03.05.2012 | Produção e voz: Luís Gaspar
Ernesto Cardenal Martínez nasceu em 20 de janeiro de 1925 em Granada na Nicarágua. Poeta e sacerdote nicaraguense, dissidente sandinista e considerado um dos mais importantes poetas vivos da América Latina. Foi ordenado padre em 1965 e em 1979, com a chegada dos sandinistas ao poder, integrou a Junta de Governo como ministro de Cultura. Seis anos depois, em 1985, foi suspenso "ad divinis" pelo Vaticano, que considerou incompatível a sua missão sacerdotal com o seu novo cargo político.
03.05.2012 | Produção e voz: Luís Gaspar
Salmo do homem que vê a realidade e não se cala.
Ouve, Senhor, estes versos que te rezo
Ao contemplar a realidade em que vivo.
Maldito seja o sistema que não deixa sonhar os poetas
Nem permite dizer a verdade a quem pensa.
Serão seus dias de luto e de lamento,
Porque matou no Homem o mais digno.
Maldito o sistema que não pratica a justiça
E persegue e tortura e encarcera a quem anuncia.
Terá que justificar sua conduta ante a história
E não encontrará nenhuma palavra de defesa.

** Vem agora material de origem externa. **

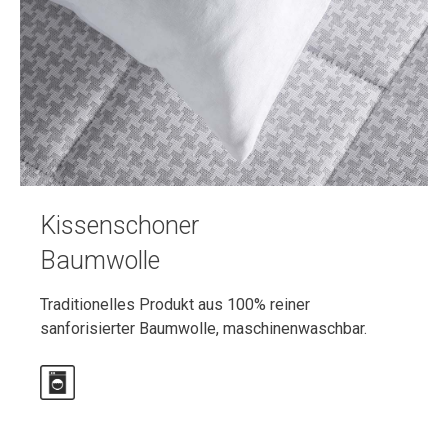
Kissenschoner
Baumwolle
Traditionelles Produkt aus 100% reiner
sanforisierter Baumwolle, maschinenwaschbar.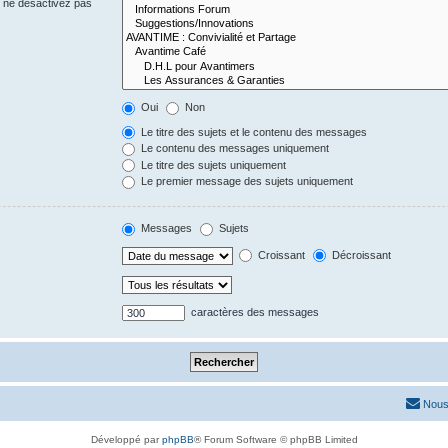
s ne désactivez pas
Oui
Non
Le titre des sujets et le contenu des messages
Le contenu des messages uniquement
Le titre des sujets uniquement
Le premier message des sujets uniquement
Messages
Sujets
Croissant
Décroissant
caractères des messages
Nous
Développé par
phpBB
® Forum Software © phpBB Limited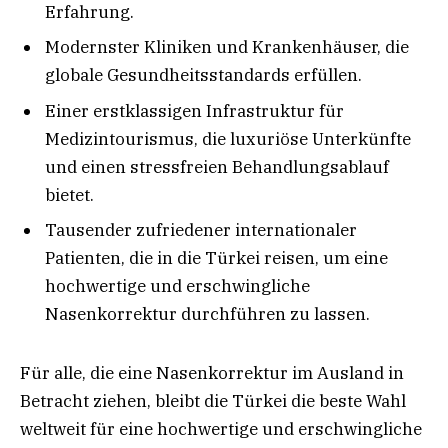
Erfahrung.
Modernster Kliniken und Krankenhäuser, die
globale Gesundheitsstandards erfüllen.
Einer erstklassigen Infrastruktur für
Medizintourismus, die luxuriöse Unterkünfte
und einen stressfreien Behandlungsablauf
bietet.
Tausender zufriedener internationaler
Patienten, die in die Türkei reisen, um eine
hochwertige und erschwingliche
Nasenkorrektur durchführen zu lassen.
Für alle, die eine Nasenkorrektur im Ausland in
Betracht ziehen, bleibt die Türkei die beste Wahl
weltweit für eine hochwertige und erschwingliche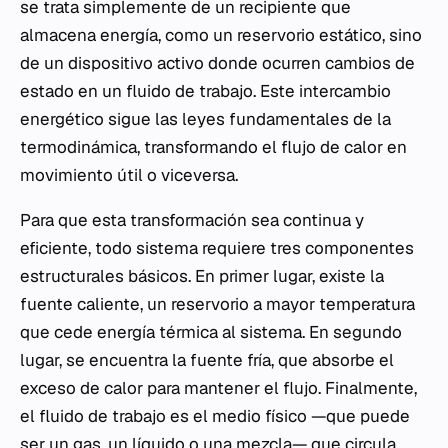
se trata simplemente de un recipiente que
almacena energía, como un reservorio estático, sino
de un dispositivo activo donde ocurren cambios de
estado en un fluido de trabajo. Este intercambio
energético sigue las leyes fundamentales de la
termodinámica, transformando el flujo de calor en
movimiento útil o viceversa.
Para que esta transformación sea continua y
eficiente, todo sistema requiere tres componentes
estructurales básicos. En primer lugar, existe la
fuente caliente, un reservorio a mayor temperatura
que cede energía térmica al sistema. En segundo
lugar, se encuentra la fuente fría, que absorbe el
exceso de calor para mantener el flujo. Finalmente,
el fluido de trabajo es el medio físico —que puede
ser un gas, un líquido o una mezcla— que circula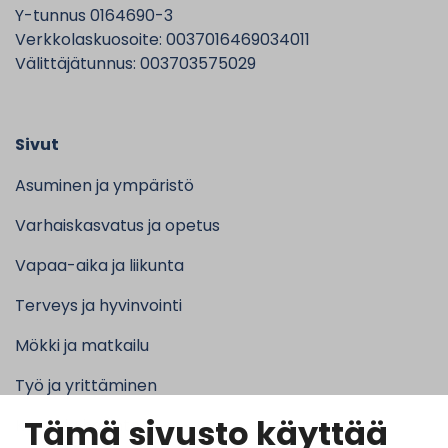
Y-tunnus 0164690-3
Verkkolaskuosoite: 0037016469034011
Välittäjätunnus: 003703575029
Sivut
Asuminen ja ympäristö
Varhaiskasvatus ja opetus
Vapaa-aika ja liikunta
Terveys ja hyvinvointi
Mökki ja matkailu
Työ ja yrittäminen
Tämä sivusto käyttää
Kunta ja hallinto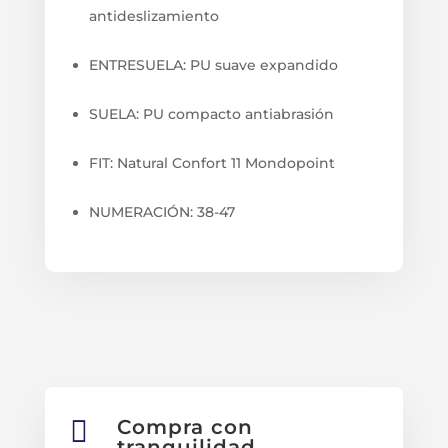
antideslizamiento
ENTRESUELA: PU suave expandido
SUELA: PU compacto antiabrasión
FIT: Natural Confort 11 Mondopoint
NUMERACIÓN: 38-47

Compra con
tranquilidad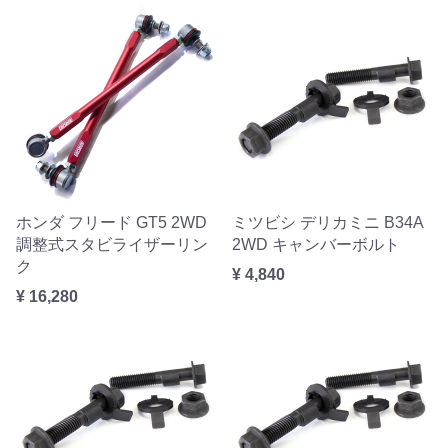
ホンダ フリード GT5 2WD
ミツビシ デリカミニ B34A
調整式スタビライザーリン
2WD キャンバーボルト
ク
¥ 4,840
¥ 16,280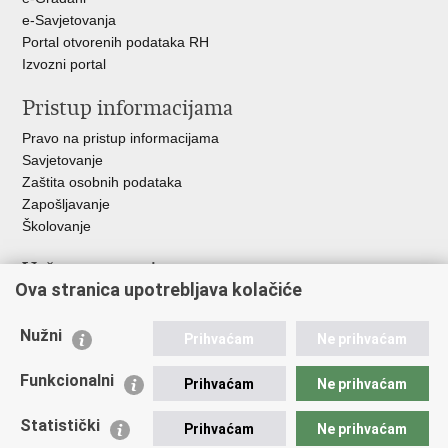
e-Savjetovanja
Portal otvorenih podataka RH
Izvozni portal
Pristup informacijama
Pravo na pristup informacijama
Savjetovanje
Zaštita osobnih podataka
Zapošljavanje
Školovanje
Važne poveznice
Ova stranica upotrebljava kolačiće
Ministarstvo unutarnjih poslova
Sindikati
Nužni
Prihvaćam
Ne prihvaćam
Udruge
Dom zdravlja MUP-a
Funkcionalni
Prihvaćam
Ne prihvaćam
Policijska akademija
Muzej policije
Statistički
Prihvaćam
Ne prihvaćam
Zaklada policijske solidarnosti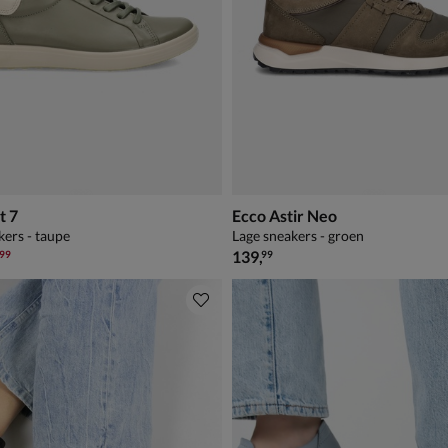
t 7
Ecco Astir Neo
kers - taupe
Lage sneakers - groen
9,99 voor € 97,99
€ 139,99
,
139
,
99
99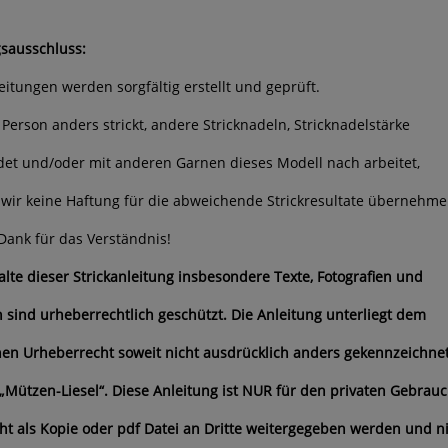
sausschluss:
leitungen werden sorgfältig erstellt und geprüft.
 Person anders strickt, andere Stricknadeln, Stricknadelstärke
et und/oder mit anderen Garnen dieses Modell nach arbeitet,
wir keine Haftung für die abweichende Strickresultate übernehme
Dank für das Verständnis!
halte dieser Strickanleitung insbesondere Texte, Fotografien und
n sind urheberrechtlich geschützt. Die Anleitung unterliegt dem
en Urheberrecht soweit nicht ausdrücklich anders gekennzeichne
 „Mützen-Liesel“. Diese Anleitung ist NUR für den privaten Gebrauc
cht als Kopie oder pdf Datei an Dritte weitergegeben werden und n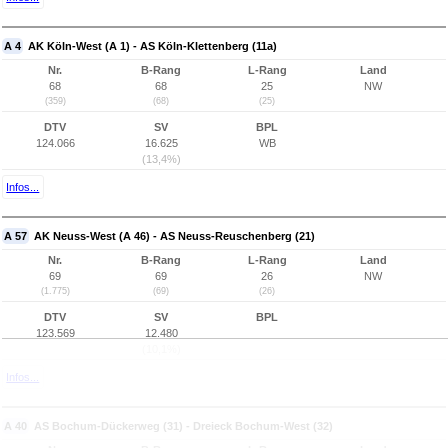
A 4
AK Köln-West (A 1) - AS Köln-Klettenberg (11a)
Nr.
B-Rang
L-Rang
Land
68
68
25
NW
(359)
(68)
(25)
DTV
SV
BPL
124.066
16.625
WB
(13,4%)
Infos...
A 57
AK Neuss-West (A 46) - AS Neuss-Reuschenberg (21)
Nr.
B-Rang
L-Rang
Land
69
69
26
NW
(1.775)
(69)
(26)
DTV
SV
BPL
123.569
12.480
(10,1%)
Infos...
A 40
AS Bochum-Dückerweg (31) - Dreieck Bochum-West (32)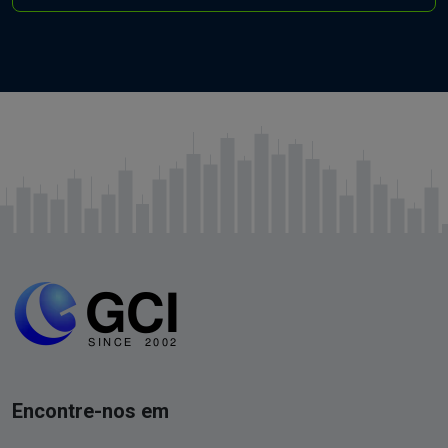
Encontre-nos em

Maldito seja o sistema que só procura a aparência de grandeza
Quando estão morrendo de fome os homens nas suas fronteiras;
Do mesmo modo que progrediu cairá,
Porque construiu seus alicerces
Sobre corpos vivos e sangues inocentes.
Maldito o sistema que tenta matar no homem a dimensão de transcendência
E coloca no seu lugar o “deus dinheiro” , o “deus sexo”, e “deus progresso”,
Destruir-se-á por dentro irremissivelmente,
Porque o coração do homem foi bem feito
E ninguém pode matar em nós
Esta sede de infinito que nos queima.
Feliz será, porém,
O homem que bebe água na fonte da praça junto ao povo,
Não terá motivos para se envergonhar de nada,
Nem terá que baixar os olhos
Ante qualquer homem honesto.
Feliz o homem que à força de interiorizar
Se fez livre por dentro
E não se importa já com a denúncia dos fortes,
Serão seus dias como o trigo da terra.
Cheios de sol e esperança partilhada
E o seguirão os povos da terra.
Feliz o homem que não assiste a reuniões importantes
Nem acredita nos discursos do governo;
Feliz o homem que assim pensa,
Porque terá sempre tranquila a sua consciência.
Mesmo que sofra a incompreensão e até o desprezo.